The suburbs giveth, the suburbs taketh away
The snow on Tuesday night seemed to catch the borough of West Chester by surprise, and when I left for work yesterday morning, the streets still hadn’t been plowed or salted very well. Kate and I bought a Nissan Sentra last month, and I’ve inherited her old car: a 1995 Ford Escort that’s starting the graceful (I hope) decline into an elegant senescence.
After waiting until I was 21 to get my driver’s licence, and after eight years in New York City, I’m not an expert driver. Mostly, I guess I just don’t know the nuances of winter driving: roads that were wet but grippy the night before may have frozen solid as the temperature dropped overnight.
Which was, in fact, what was going through my head as I slipped slowly towards a “left turn only” sign at the corner of High and Miner street yesterday. I had plenty of time to think things over, as the Escort drifted diagonally, with an almost balletic grace, at five miles per hour. Would the curb stop me? Would I go through the sign and hit the tree behind it?
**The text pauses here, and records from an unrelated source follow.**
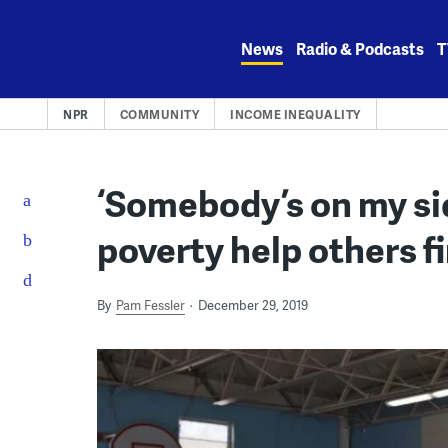
Skip
to
News
Radio & Podcasts
T
content
NPR
COMMUNITY
INCOME INEQUALITY
‘Somebody’s on my si
poverty help others f
By
Pam Fessler
December 29, 2019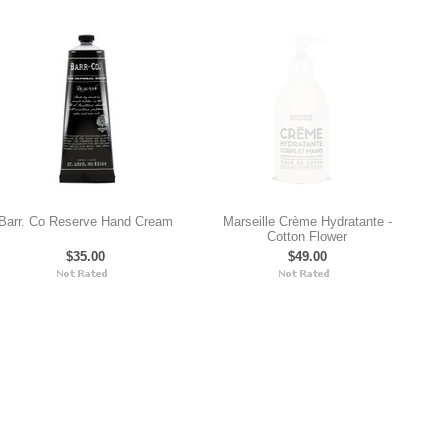
Barr. Co Reserve Hand Cream
Marseille Crème Hydratante -
Cotton Flower
$35.00
$49.00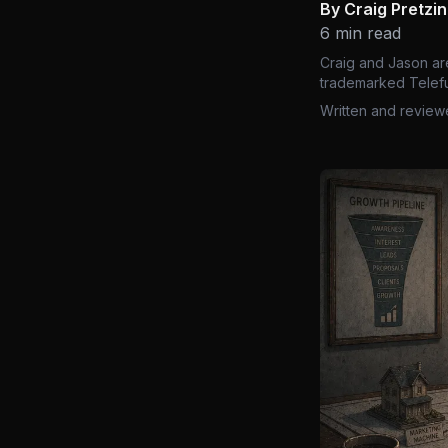
By Craig Pretzi
6 min read
Craig and Jason ar
trademarked Telefu
Written and review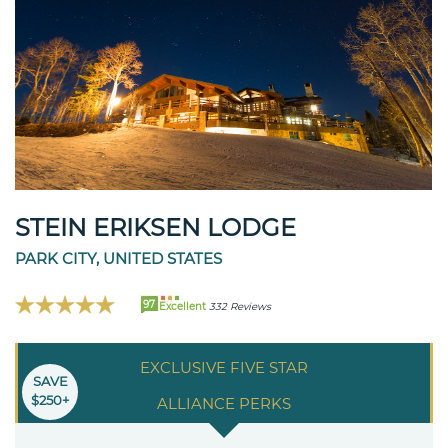
STEIN ERIKSEN LODGE
PARK CITY, UNITED STATES
97
Excellent
332 Reviews
EXCLUSIVE FIVE STAR
SAVE
$250+
ALLIANCE PERKS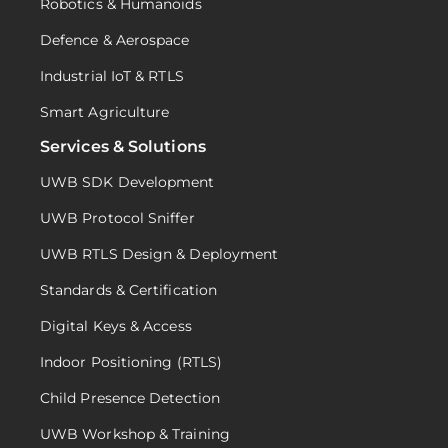
Robotics & Humanoids
Defence & Aerospace
Industrial IoT & RTLS
Smart Agriculture
Services & Solutions
UWB SDK Development
UWB Protocol Sniffer
UWB RTLS Design & Deployment
Standards & Certification
Digital Keys & Access
Indoor Positioning (RTLS)
Child Presence Detection
UWB Workshop & Training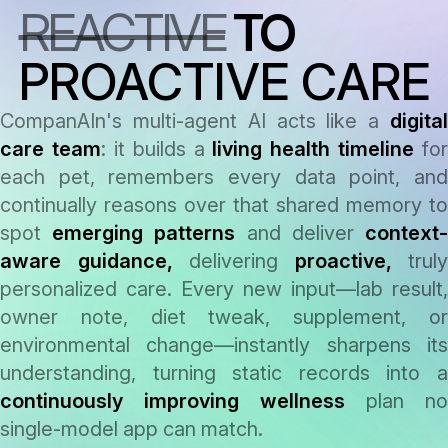
REACTIVE
TO
answer
PROACTIVE CARE
CompanAIn's multi-agent AI acts like a
digital
care team
: it builds a
living health timeline
for
each pet, remembers every data point, and
continually reasons over that shared memory to
spot
emerging patterns
and deliver
context
aware guidance,
delivering
proactive,
truly
personalized care. Every new input—lab result,
owner note, diet tweak, supplement, or
environmental change—instantly sharpens its
understanding, turning static records into a
continuously improving wellness
plan no
single-model app can match.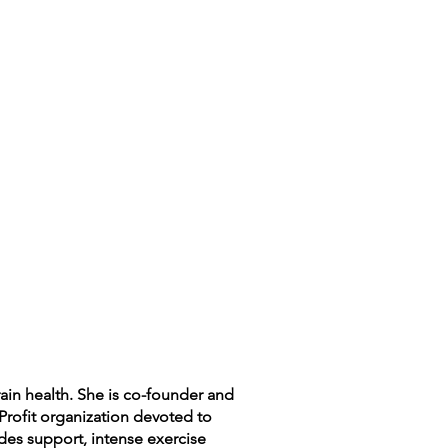
rain health. She is co-founder and
Profit organization devoted to
ides support, intense exercise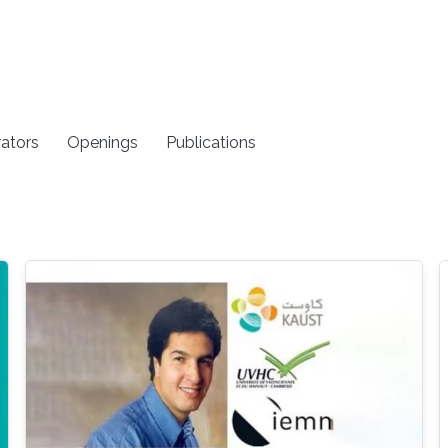
rators
Openings
Publications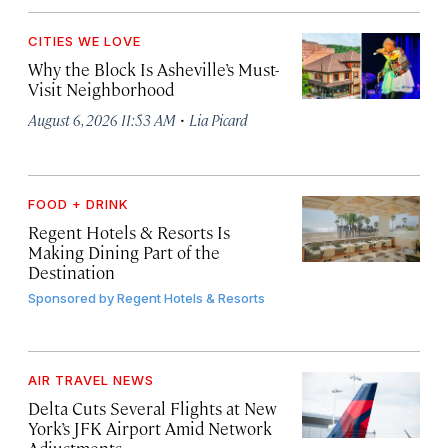
CITIES WE LOVE
Why the Block Is Asheville’s Must-
Visit Neighborhood
·
August 6, 2026 11:53 AM
Lia Picard
FOOD + DRINK
Regent Hotels & Resorts Is
Making Dining Part of the
Destination
Sponsored by
Regent Hotels & Resorts
AIR TRAVEL NEWS
Delta Cuts Several Flights at New
York’s JFK Airport Amid Network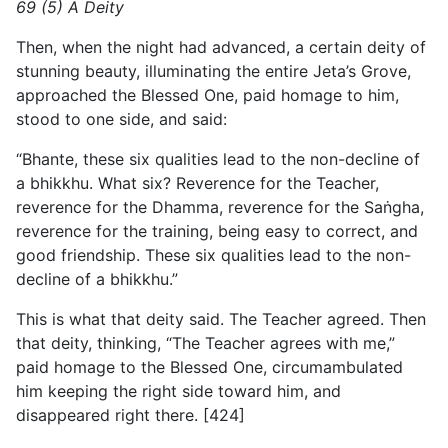
69 (5) A Deity
Then, when the night had advanced, a certain deity of
stunning beauty, illuminating the entire Jeta’s Grove,
approached the Blessed One, paid homage to him,
stood to one side, and said:
“Bhante, these six qualities lead to the non-decline of
a bhikkhu. What six? Reverence for the Teacher,
reverence for the Dhamma, reverence for the Saṅgha,
reverence for the training, being easy to correct, and
good friendship. These six qualities lead to the non-
decline of a bhikkhu.”
This is what that deity said. The Teacher agreed. Then
that deity, thinking, “The Teacher agrees with me,”
paid homage to the Blessed One, circumambulated
him keeping the right side toward him, and
disappeared right there. [424]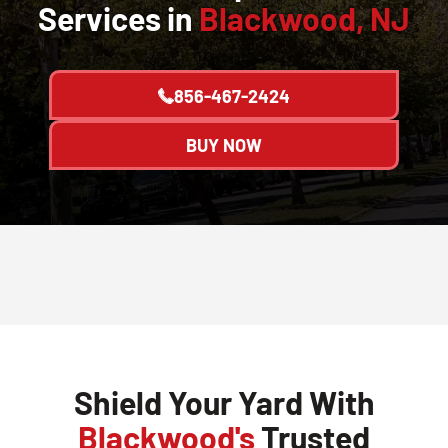
Services in
Blackwood, NJ
856-467-2424
BUY NOW
Shield Your Yard With
Blackwood's
Trusted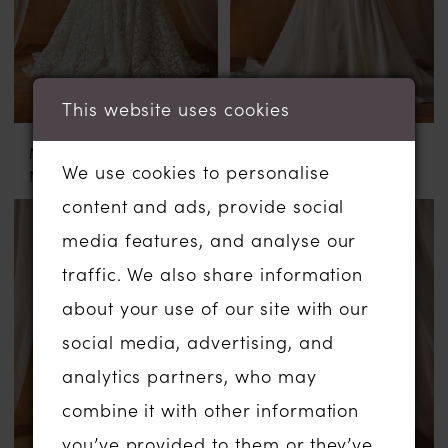
This website uses cookies
MADI LANE
MADI LANE
We use cookies to personalise
NOBLE
NOON
content and ads, provide social
media features, and analyse our
traffic. We also share information
about your use of our site with our
social media, advertising, and
analytics partners, who may
combine it with other information
you’ve provided to them or they’ve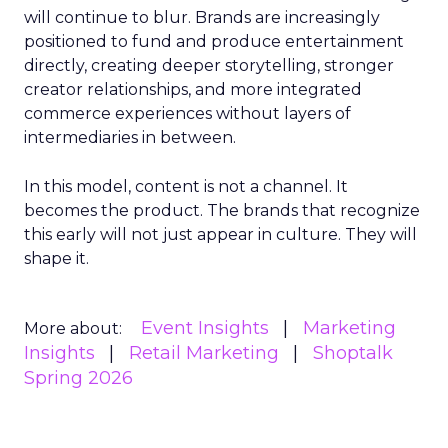
will continue to blur. Brands are increasingly
positioned to fund and produce entertainment
directly, creating deeper storytelling, stronger
creator relationships, and more integrated
commerce experiences without layers of
intermediaries in between.
In this model, content is not a channel. It
becomes the product. The brands that recognize
this early will not just appear in culture. They will
shape it.
Event Insights
Marketing
More about:
Insights
Retail Marketing
Shoptalk
Spring 2026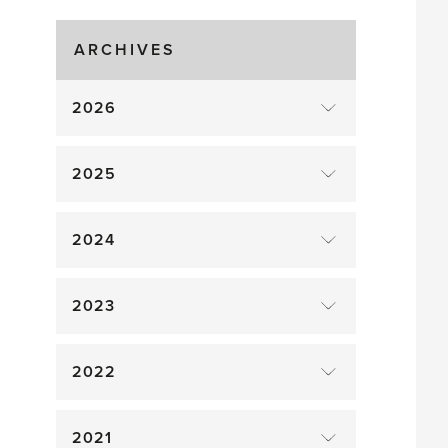
Gluts
ARCHIVES
2026
2025
2024
2023
2022
2021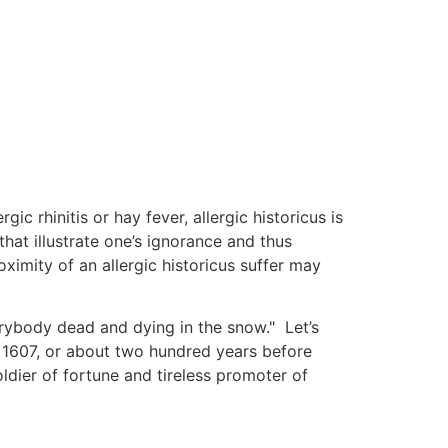
ic rhinitis or hay fever, allergic historicus is
hat illustrate one’s ignorance and thus
ximity of an allergic historicus suffer may
rybody dead and dying in the snow." Let’s
1607, or about two hundred years before
dier of fortune and tireless promoter of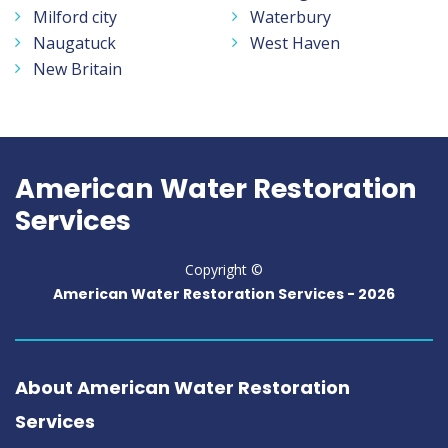
Milford city
Waterbury
Naugatuck
West Haven
New Britain
American Water Restoration
Services
Copyright ©
American Water Restoration Services -
2026
About American Water Restoration
Services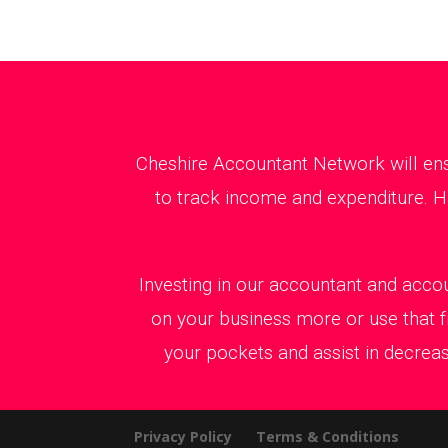
Cheshire Accountant Network will ens
to track income and expenditure. Ha
Investing in our accountant and accou
on your business more or use that f
your pockets and assist in decreas
Privacy Policy
Terms & Conditions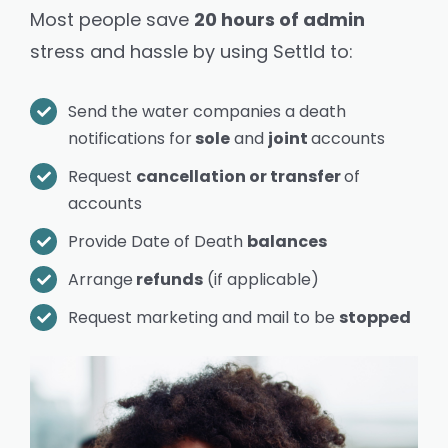
Most people save
20 hours of admin
stress and hassle by using Settld to:
Send the water companies a death
notifications for
sole
and
joint
accounts
Request
cancellation or transfer
of
accounts
Provide Date of Death
balances
Arrange
refunds
(if applicable)
Request marketing and mail to be
stopped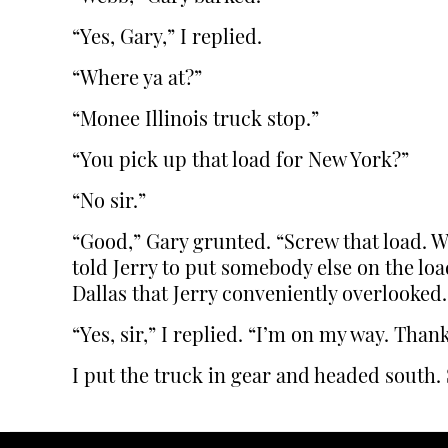
“Yes, Gary,” I replied.
“Where ya at?”
“Monee Illinois truck stop.”
“You pick up that load for New York?”
“No sir.”
“Good,” Gary grunted. “Screw that load. W
told Jerry to put somebody else on the lo
Dallas that Jerry conveniently overlooked.
“Yes, sir,” I replied. “I’m on my way. Tha
I put the truck in gear and headed south. 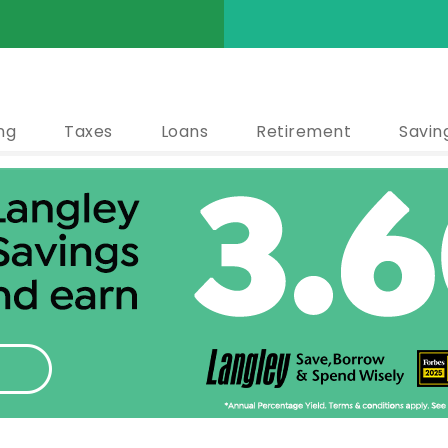
ng
Taxes
Loans
Retirement
Savin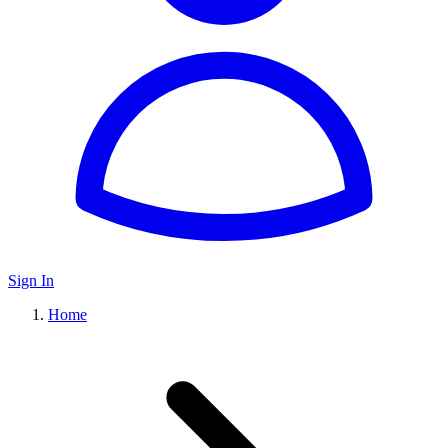
Sign In
Home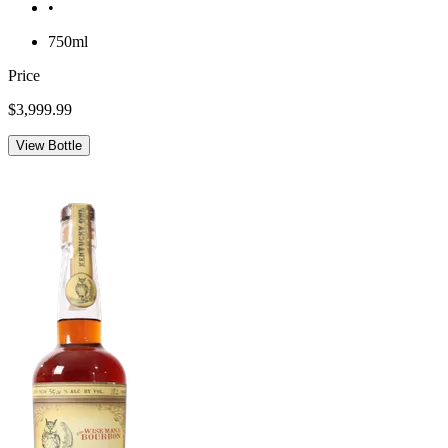
•
750ml
Price
$3,999.99
View Bottle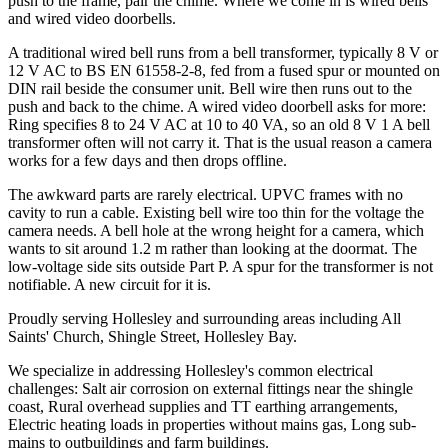
push to the frame, pair the chime. Where we come in is wired bells
and wired video doorbells.
A traditional wired bell runs from a bell transformer, typically 8 V or
12 V AC to BS EN 61558-2-8, fed from a fused spur or mounted on
DIN rail beside the consumer unit. Bell wire then runs out to the
push and back to the chime. A wired video doorbell asks for more:
Ring specifies 8 to 24 V AC at 10 to 40 VA, so an old 8 V 1 A bell
transformer often will not carry it. That is the usual reason a camera
works for a few days and then drops offline.
The awkward parts are rarely electrical. UPVC frames with no
cavity to run a cable. Existing bell wire too thin for the voltage the
camera needs. A bell hole at the wrong height for a camera, which
wants to sit around 1.2 m rather than looking at the doormat. The
low-voltage side sits outside Part P. A spur for the transformer is not
notifiable. A new circuit for it is.
Proudly serving Hollesley and surrounding areas including All
Saints' Church, Shingle Street, Hollesley Bay.
We specialize in addressing Hollesley's common electrical
challenges: Salt air corrosion on external fittings near the shingle
coast, Rural overhead supplies and TT earthing arrangements,
Electric heating loads in properties without mains gas, Long sub-
mains to outbuildings and farm buildings.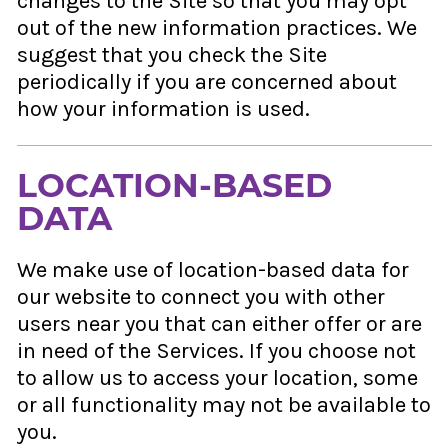
changes to the Site so that you may opt
out of the new information practices. We
suggest that you check the Site
periodically if you are concerned about
how your information is used.
LOCATION-BASED
DATA
We make use of location-based data for
our website to connect you with other
users near you that can either offer or are
in need of the Services. If you choose not
to allow us to access your location, some
or all functionality may not be available to
you.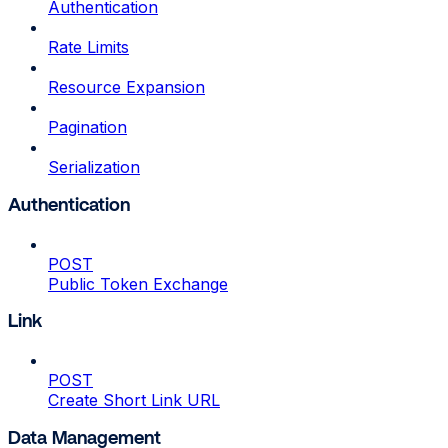
Authentication
Rate Limits
Resource Expansion
Pagination
Serialization
Authentication
POST
Public Token Exchange
Link
POST
Create Short Link URL
Data Management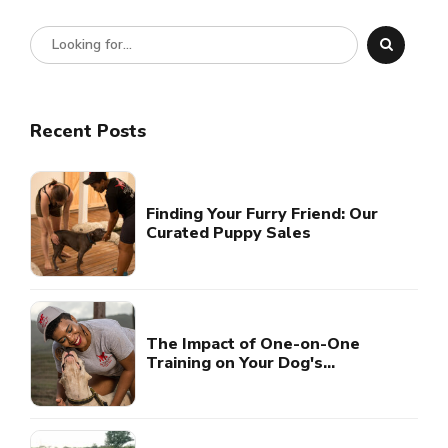
Recent Posts
Finding Your Furry Friend: Our
Curated Puppy Sales
The Impact of One-on-One
Training on Your Dog's
Development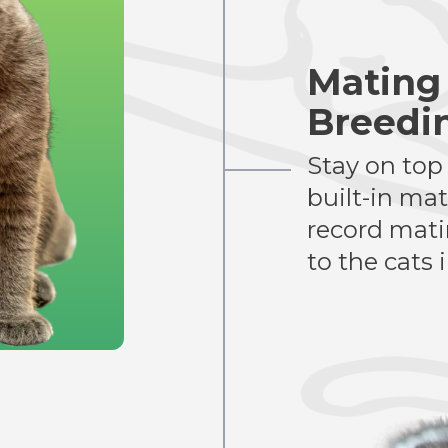
Mating
Breedi
Stay on top
built-in ma
record matin
to the cats 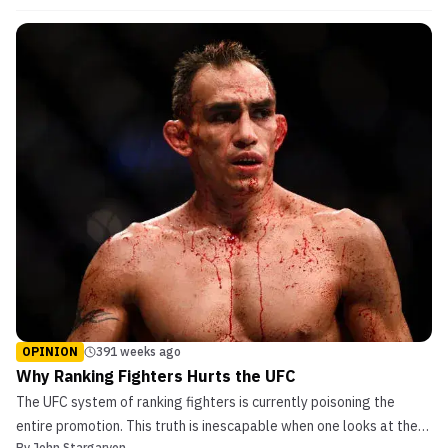
of the fights. Below are some of the biggest movers in the
rankings following the event. […]
OPINION
391 weeks ago
Why Ranking Fighters Hurts the UFC
The UFC system of ranking fighters is currently poisoning the
entire promotion. This truth is inescapable when one looks at the
By
John Stargaryen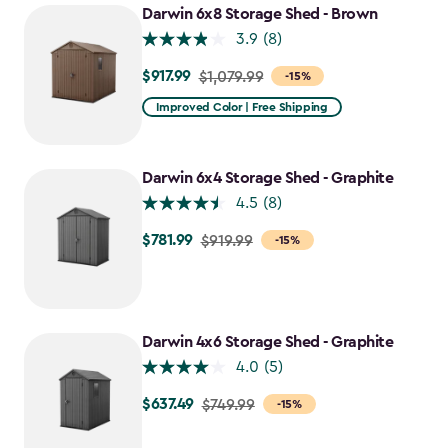
Darwin 6x8 Storage Shed - Brown
3.9
(8)
$917.99
Price
$1,079.99
-15%
from
Improved Color | Free Shipping
$1,079.99
to
$917.99
Darwin 6x4 Storage Shed - Graphite
4.5
(8)
$781.99
Price
$919.99
-15%
from
$919.99
to
$781.99
Darwin 4x6 Storage Shed - Graphite
4.0
(5)
$637.49
Price
$749.99
-15%
from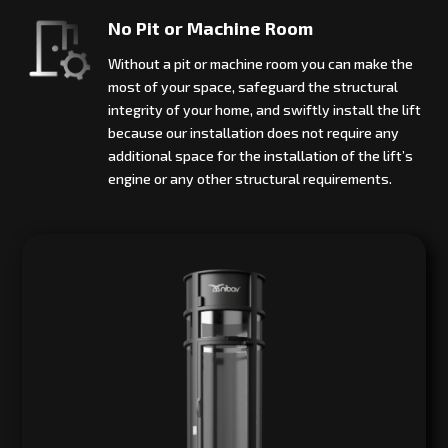
No Pit or Machine Room
Without a pit or machine room you can make the
most of your space, safeguard the structural
integrity of your home, and swiftly install the lift
because our installation does not require any
additional space for the installation of the lift’s
engine or any other structural requirements.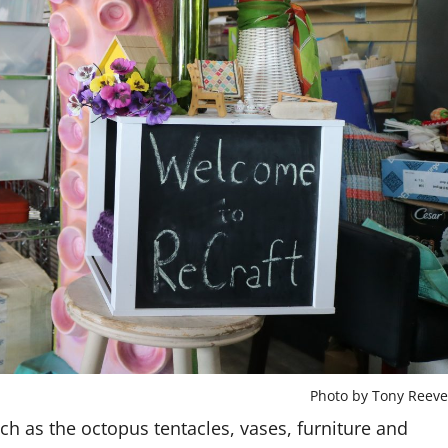
Photo by Tony Reeve
h as the octopus tentacles, vases, furniture and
Well, the curb didn’t stop me; I drifted right up over the entrance ramp to the Methodist church. Fortunately, the sign did, and the only damage to the car is a five-inch gash in the bumper. After propping the sign back up against a tree, I talked to West Chester’s Officer Murphy, who was helpful and sympathetic, and I drove off to catch the next train to work. The gash isn’t all that bad, but it’s the accumulation of small dings that separate a dutiful station car from a miserable hooptie, so I’m going to get it fixed.
This morning at 6AM, I pulled into Chester County Auto Body, and got a quote that won’t break the bank. I can drop the car off any day starting Monday the third, and they’ll have it back with a new, re-painted aftermarket bumper on the same day — waiting in the parking lot with the keys in the ashtray, so that I can pick it up after work. Damn, I live in a great town.